In the entries that follow, find each line with the word "Бажа" and copy it.
_____
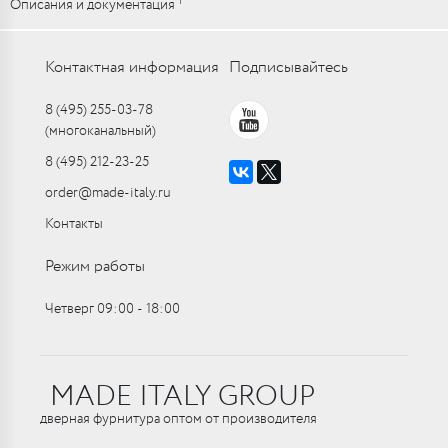
1
Описания и документация
Контактная информация
Подписывайтесь
8 (495) 255-03-78
(многоканальный)
8 (495) 212-23-25
order@made-italy.ru
Контакты
Режим работы
Четверг 09:00 ‑ 18:00
MADE ITALY GROUP
дверная фурнитура оптом от производителя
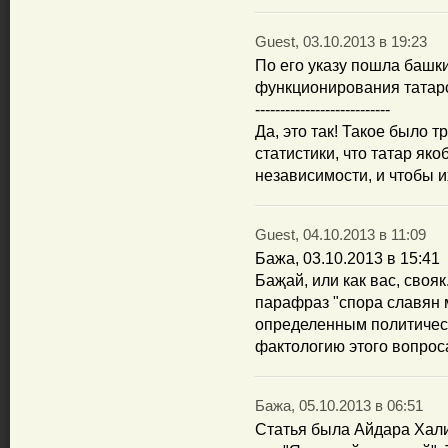
Guest, 03.10.2013 в 19:23
По его указу пошла башк
функционирования татарс
---------------------------
Да, это так! Такое было 
статистики, что татар як
независимости, и чтобы и
Guest, 04.10.2013 в 11:09
Бажа, 03.10.2013 в 15:41
Баҗай, или как вас, свояк
парафраз "спора славян 
определенным политичес
фактологию этого вопрос
Бажа, 05.10.2013 в 06:51
Статья была Айдара Хали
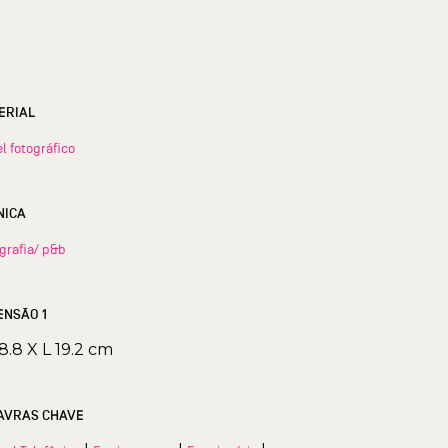
ERIAL
l fotográfico
NICA
grafia/ p&b
ENSÃO 1
8.8 X L 19.2 cm
AVRAS CHAVE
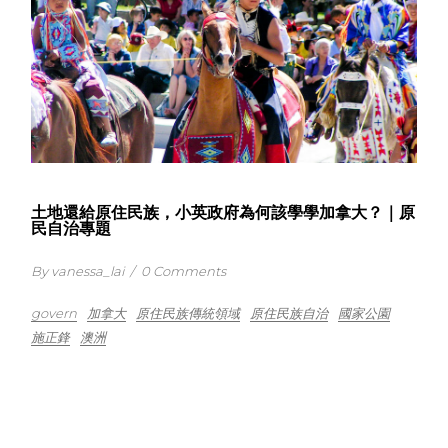
土地還給原住民族，小英政府為何該學學加拿大？｜原
民自治專題
By vanessa_lai
/
0 Comments
govern
加拿大
原住民族傳統領域
原住民族自治
國家公園
施正鋒
澳洲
_____
◆ Answer box
Бажа, 03.10.2013 в 15:41
Бажа, 05.10.2013 в 06:51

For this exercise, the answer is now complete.